[Pixel coordinate grounding data]

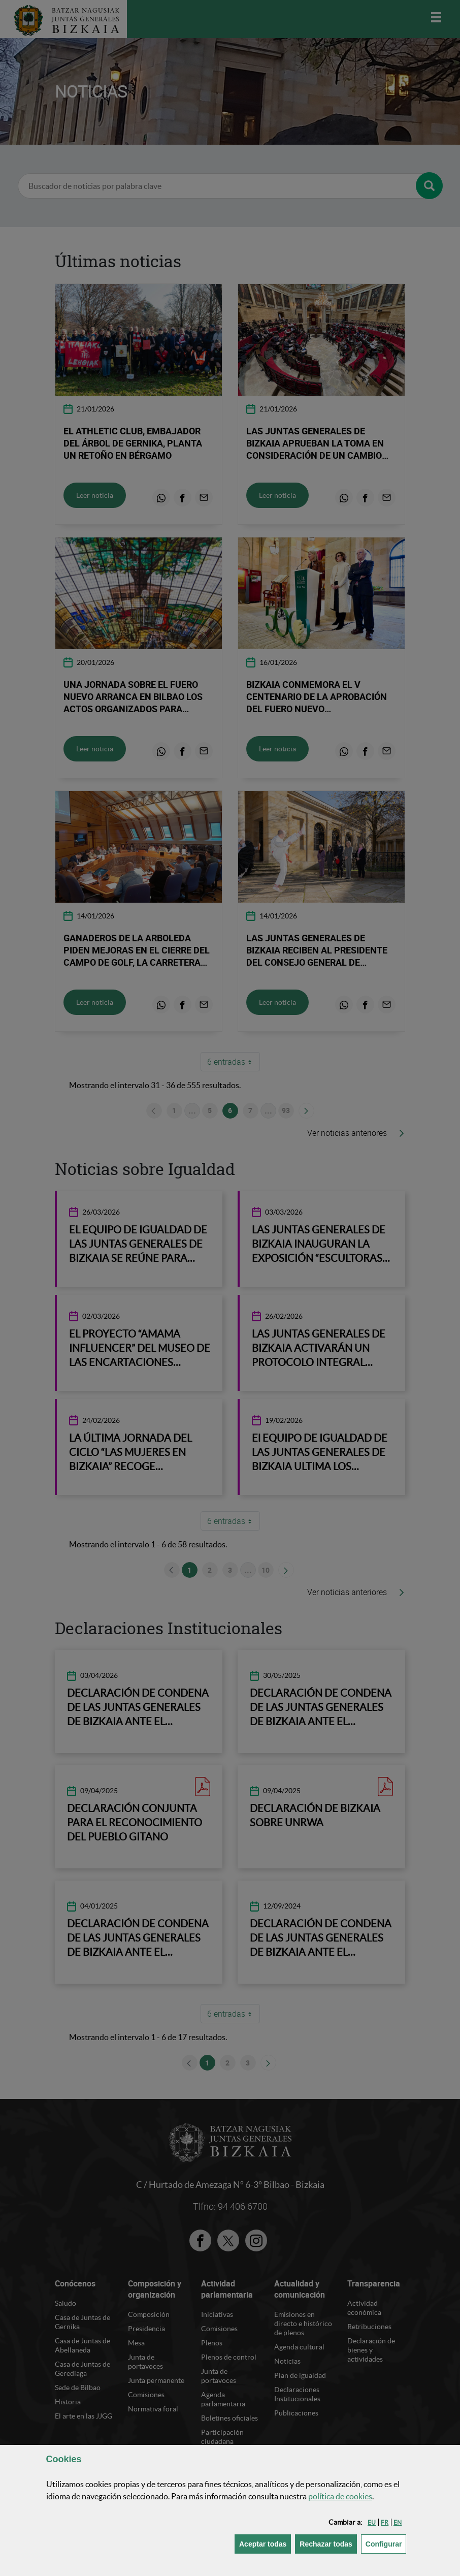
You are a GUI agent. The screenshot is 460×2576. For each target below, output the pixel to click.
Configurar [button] (386, 2543)
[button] (372, 2522)
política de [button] (340, 2496)
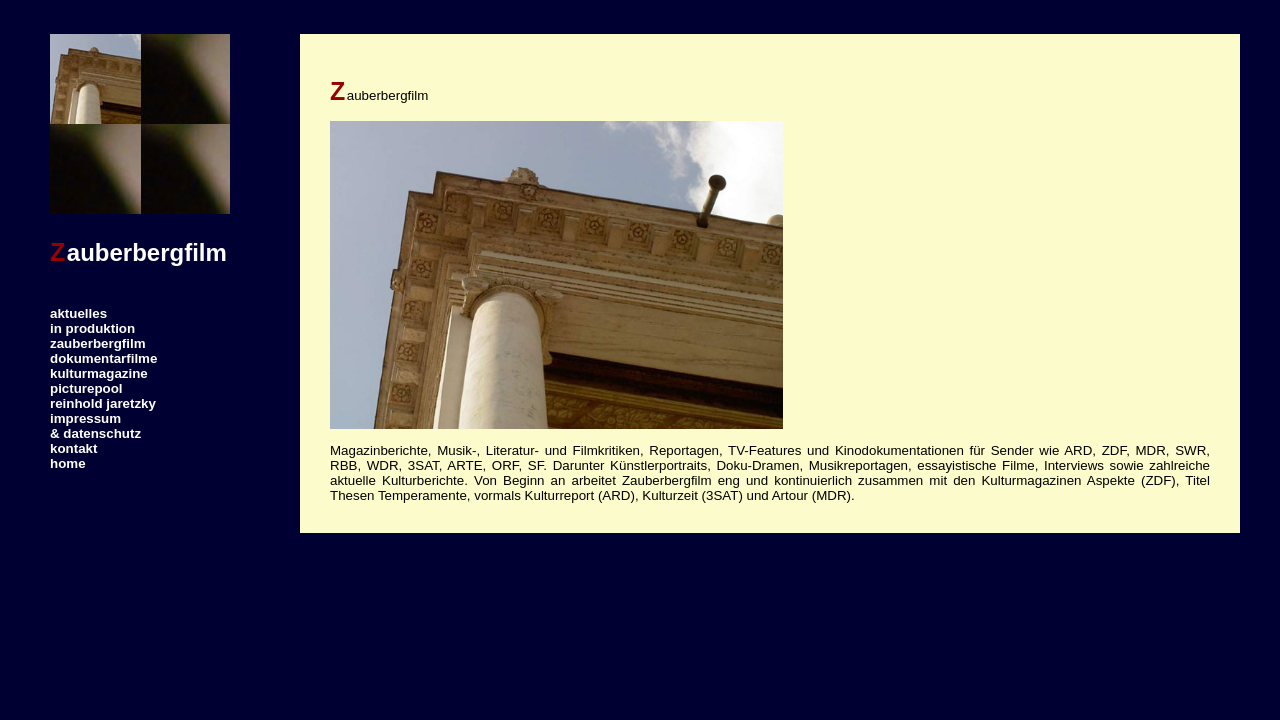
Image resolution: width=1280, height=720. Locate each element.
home (68, 463)
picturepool (86, 388)
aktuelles (78, 313)
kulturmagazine (99, 373)
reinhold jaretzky (103, 403)
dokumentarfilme (103, 358)
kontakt (73, 448)
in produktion (92, 328)
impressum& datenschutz (95, 426)
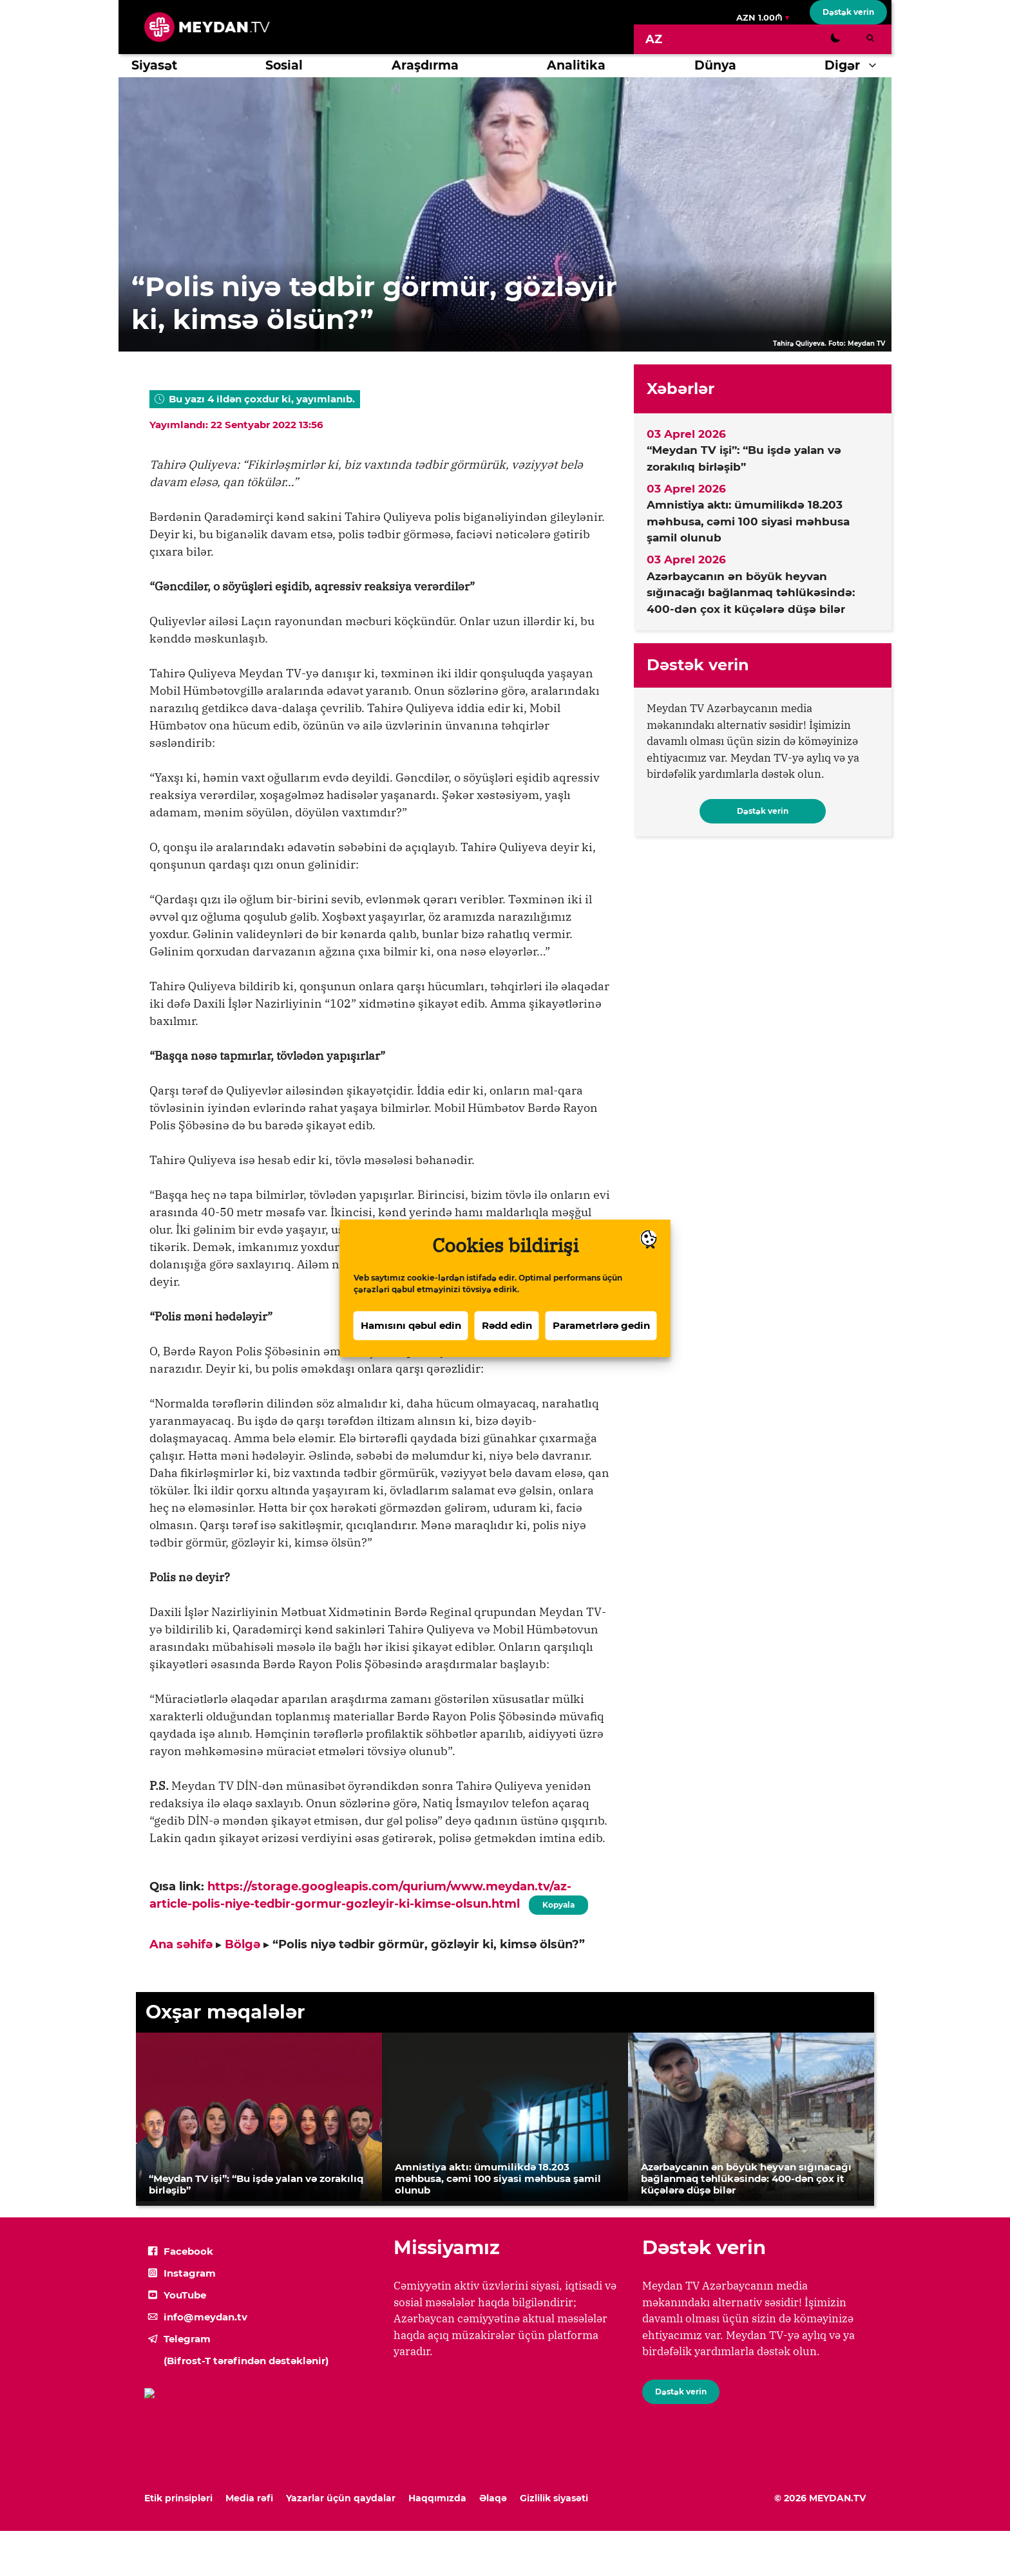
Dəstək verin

__WORK REQUIRED__. Your answer must be the lines from the line containing "kontakt (73, 448)" through the final line of the data, written out exactly, both ends included and pictures left out.

__SOLUTION__.
kontakt (73, 448)
in produktion (92, 328)
impressum& datenschutz (95, 426)
Dəstək verin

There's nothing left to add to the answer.